Shadowrun 64: Im Namen des Herrn

Mit Gottes Hilfe in die Schatten: Die Wege des Allmächtigen sind unergründlich, treiben sie doch ein unvorhersehbares Spiel selbst mit jenen, die sich seinem Dienst verschrieben haben. Der gläubige Katholik Mark bekommt dies mit aller Brutalität zu spüren, und als er alles in Frage stellen muss, was er vorher als feste Konstanten in seinem Leben angesehen hat, bleibt ihm nur noch die Flucht in die Parallelwelt der Shadowrunner.

von Henning Mützlitz

 

Inhalt

Wuppertal, 2063: Mark ist als angehender Ordensbruder in einem Kloster auf der ersten Ebene der Stadt tätig, dort, wo die Menschen arm, die Straßen dreckig und die Luft schlecht ist. Zwischen Gebeten, Gottesdiensten und Jugendarbeit versieht er seinen Dienst in der kleinen klösterlichen Gemeinschaft mit zufriedenem Gleichmut. Die Zweifel an der Institution der katholischen Kirche in einer erwachten Welt verdrängt er durch seinen unerschütterlichen Glauben an die Grundsätze, die Jesus den Gläubigen gepredigt hat. Die Schatten mit ihren Gefahren, Risiken und Chancen sind hier so weit weg, wie das spießige Wuppertal von den Megasprawls Nordamerikas.
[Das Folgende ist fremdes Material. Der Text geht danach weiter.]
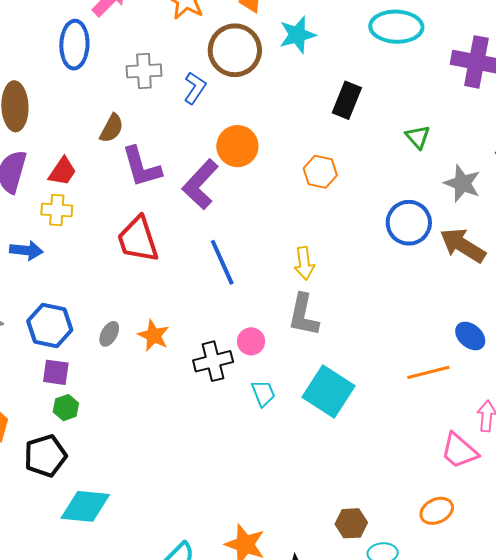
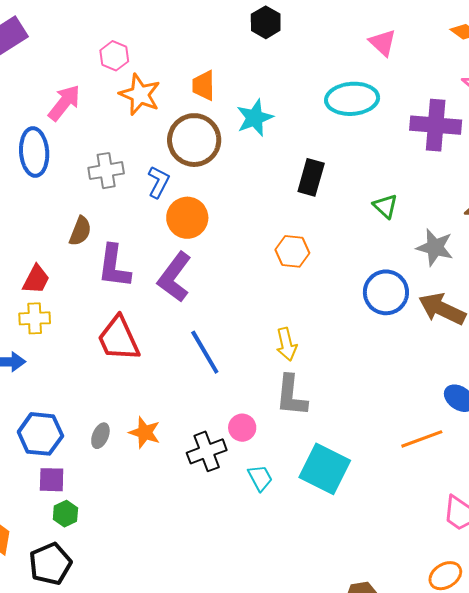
orange circle: (237, 146) -> (187, 218), moved
purple L-shape: (141, 167) -> (114, 266), turned 30

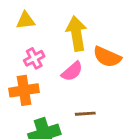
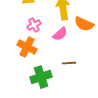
orange cross: (24, 90) -> (27, 47), turned 36

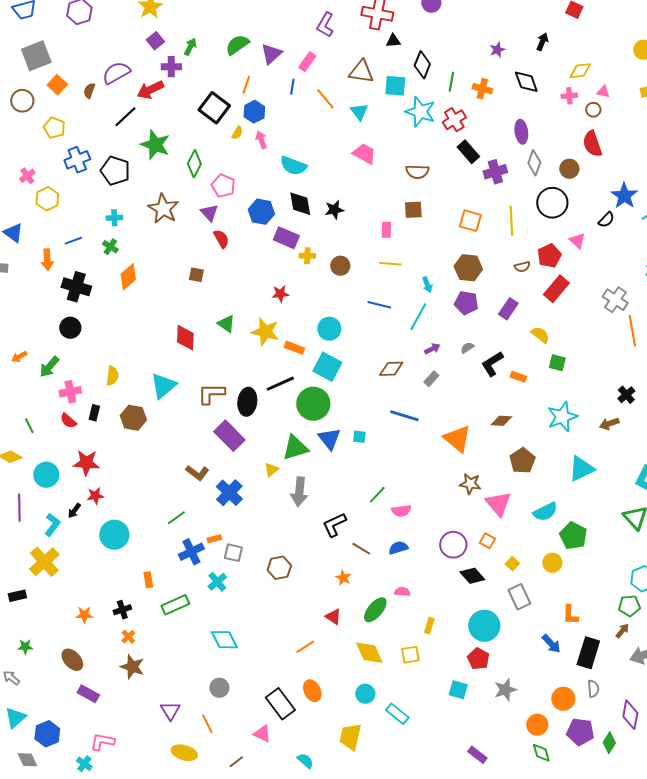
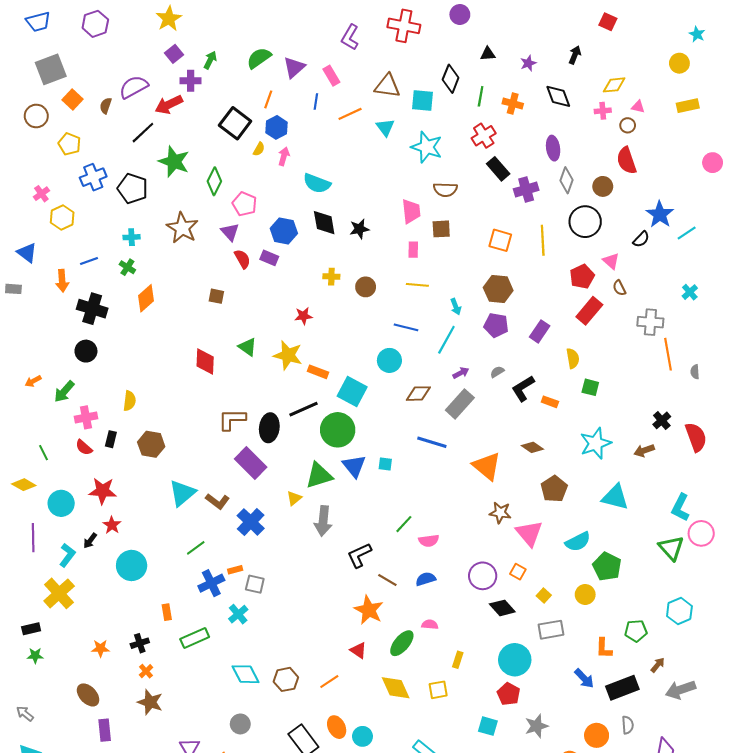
black triangle: (393, 41) -> (488, 54), moved
pink rectangle: (307, 62) -> (331, 76), turned -66
orange line: (325, 99) -> (350, 114), turned -75
cyan star: (420, 112) -> (427, 147), moved
pink arrow: (261, 140) -> (284, 156), turned 36
pink trapezoid: (364, 154) -> (411, 211), moved, turned 55
purple rectangle: (286, 238) -> (269, 258), moved, size x0.7
brown semicircle: (522, 267) -> (619, 288), moved, turned 77
gray cross: (615, 300) -> (650, 322), turned -30
cyan circle: (329, 329) -> (389, 360), moved
yellow semicircle: (540, 335) -> (573, 358), turned 42
gray rectangle: (431, 379) -> (460, 404), size x1.8
cyan triangle: (163, 386) -> (182, 493), moved
brown diamond: (501, 421) -> (532, 447), turned 30
cyan triangle: (581, 469) -> (615, 497), turned 40
red star: (95, 496) -> (112, 525), turned -30
brown hexagon: (279, 568) -> (286, 679), moved
orange star: (343, 578) -> (369, 610), size x1.8
gray rectangle: (519, 597) -> (551, 630), turned -75
green pentagon: (629, 606) -> (636, 631), moved
green star: (25, 647) -> (35, 656), moved
black rectangle: (588, 653) -> (622, 688), turned 52
purple rectangle: (88, 694) -> (105, 730), turned 55
cyan circle: (365, 694) -> (362, 736), moved

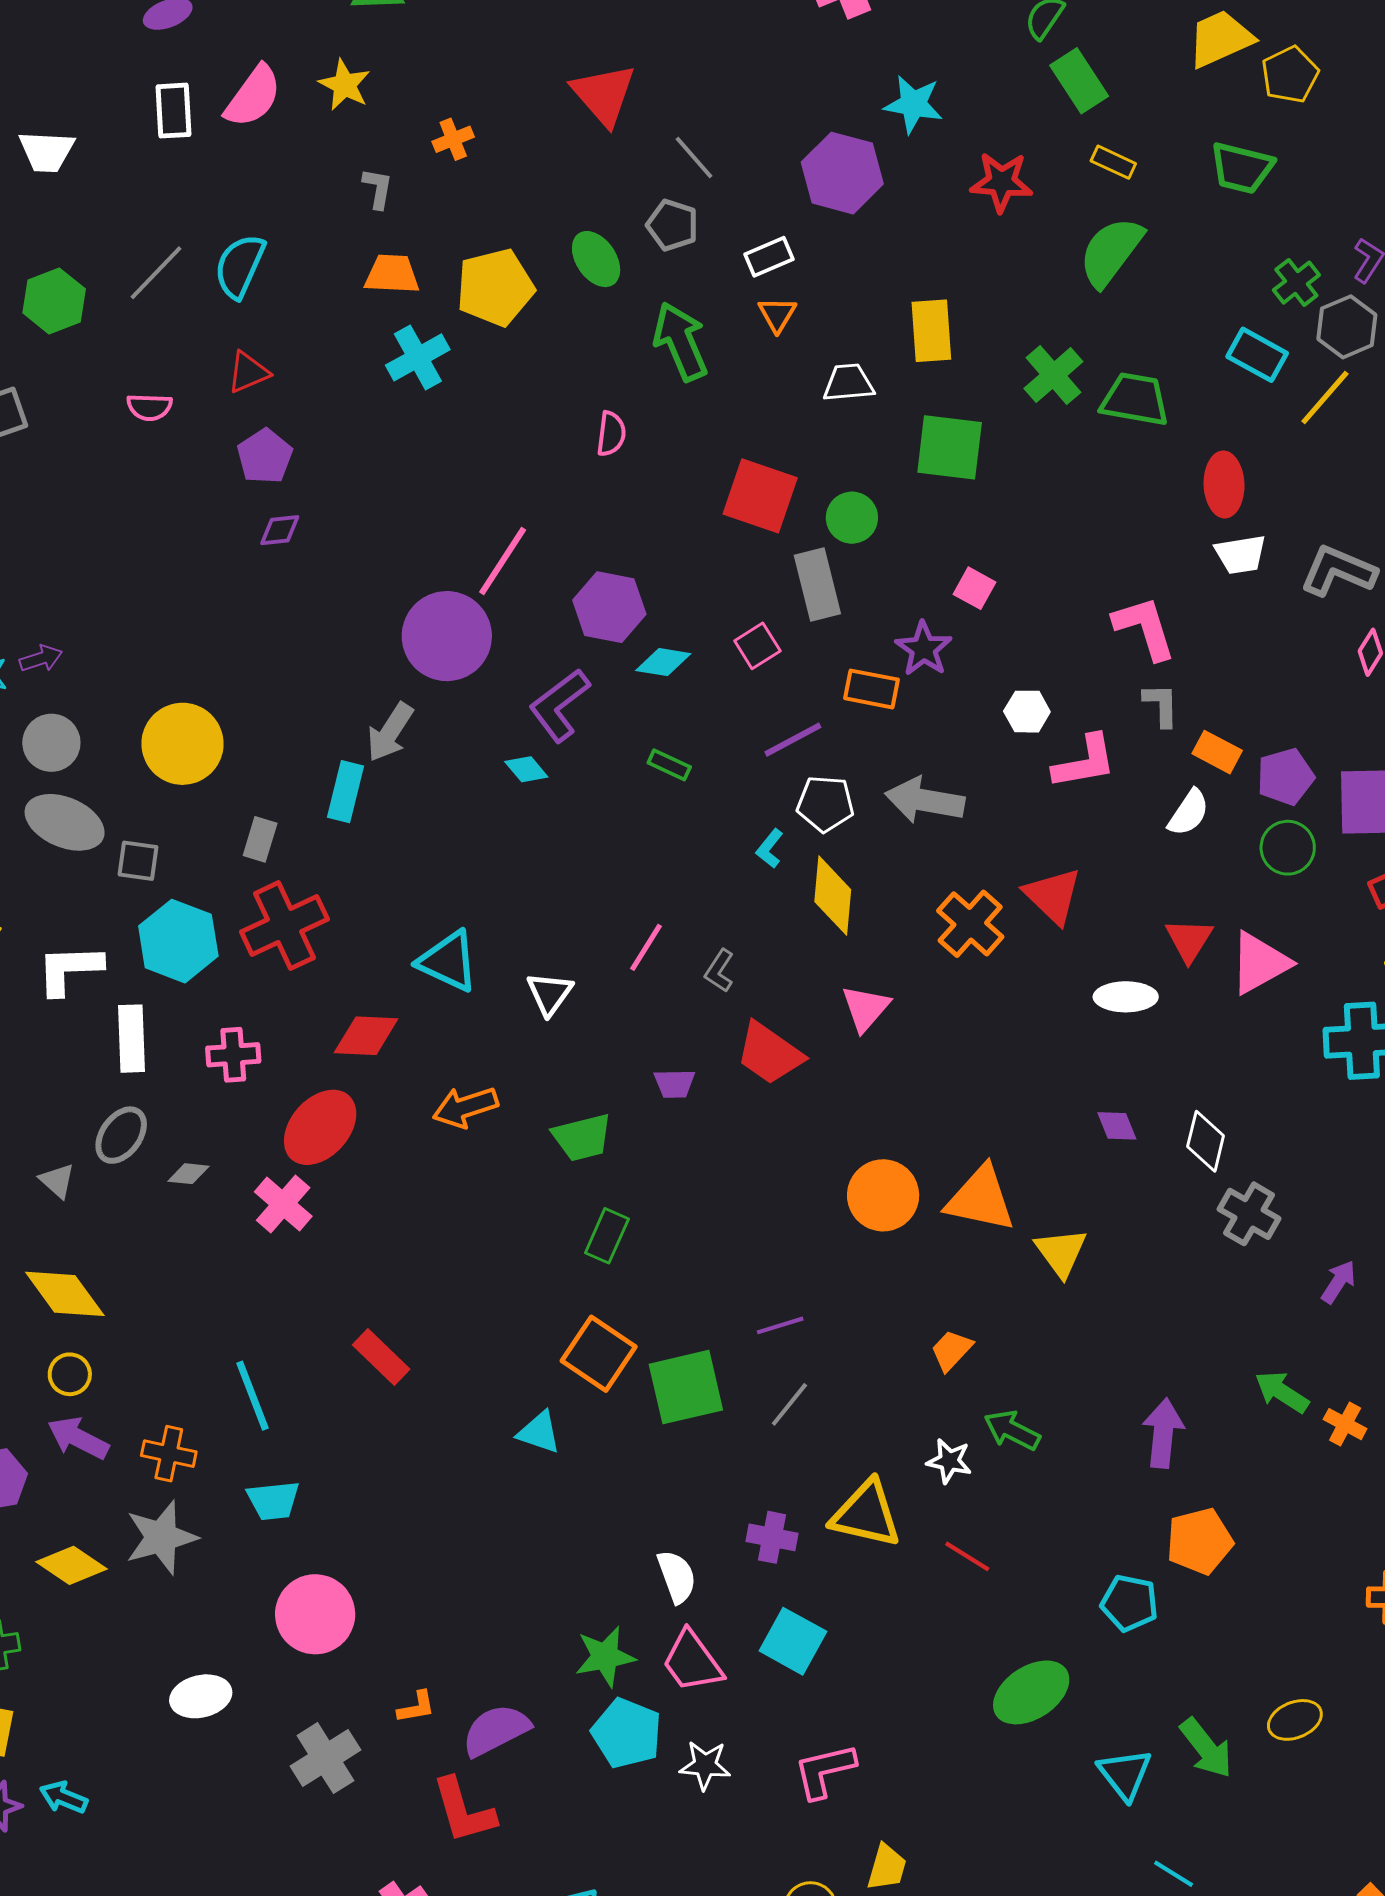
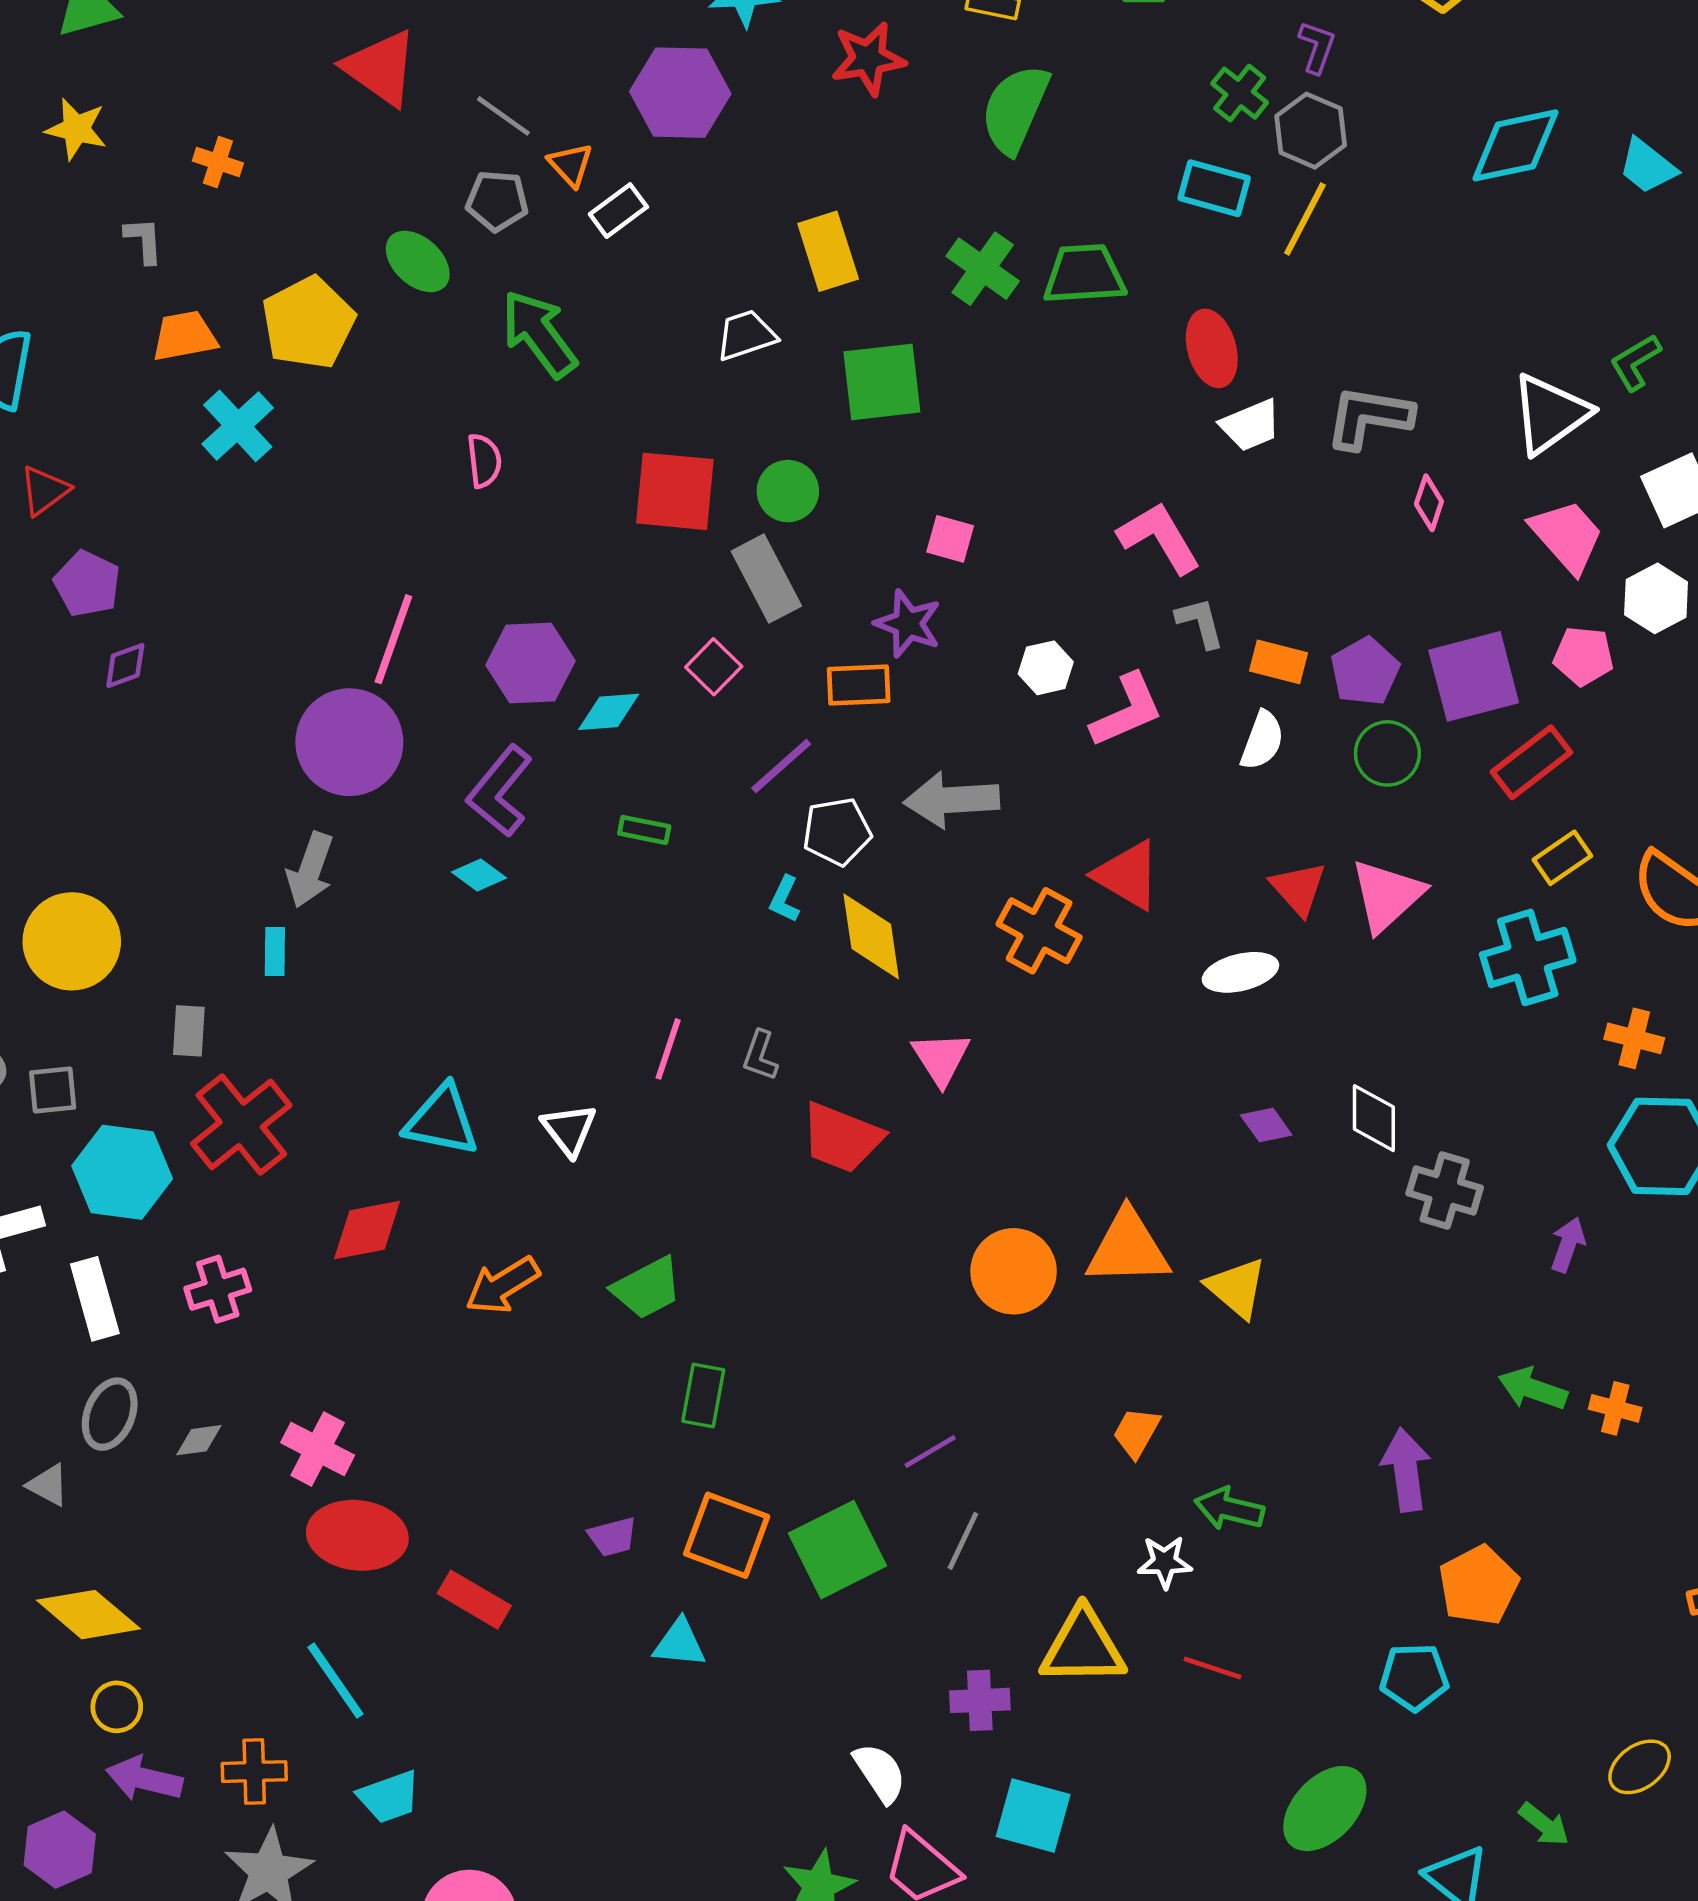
orange cross: (453, 139) -> (218, 162), turned -36
orange triangle: (777, 314) -> (571, 165), moved
cyan rectangle: (345, 792) -> (275, 952), size x0.7
purple trapezoid: (674, 1084) -> (613, 1537), moved
red ellipse: (320, 1127) -> (357, 1535), moved, turned 68
green arrow: (1206, 1748) -> (1544, 1824), size x0.7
Die Runnerin Quiz dagegen lebt ein völlig gegensätzliches Leben: Zusammen mit ihrem Team, bestehend aus der Troll-Samurai Ferrum, dem Elster-Schamanen Glitzer und dem Decker Mikro hat sie sich als verlässliche Truppe in den Schatten des Rhein-Ruhr-Sprawls etabliert und bescheidenen Wohlstand aufgebaut. Ein neuer Auftrag, der der von ihr verabscheuten katholischen Kirche und ihren Würdenträgern einen empfindlichen Stich versetzen soll, verspricht Geld und Befriedigung im Kampf gegen die Scheinmoral der Kirche.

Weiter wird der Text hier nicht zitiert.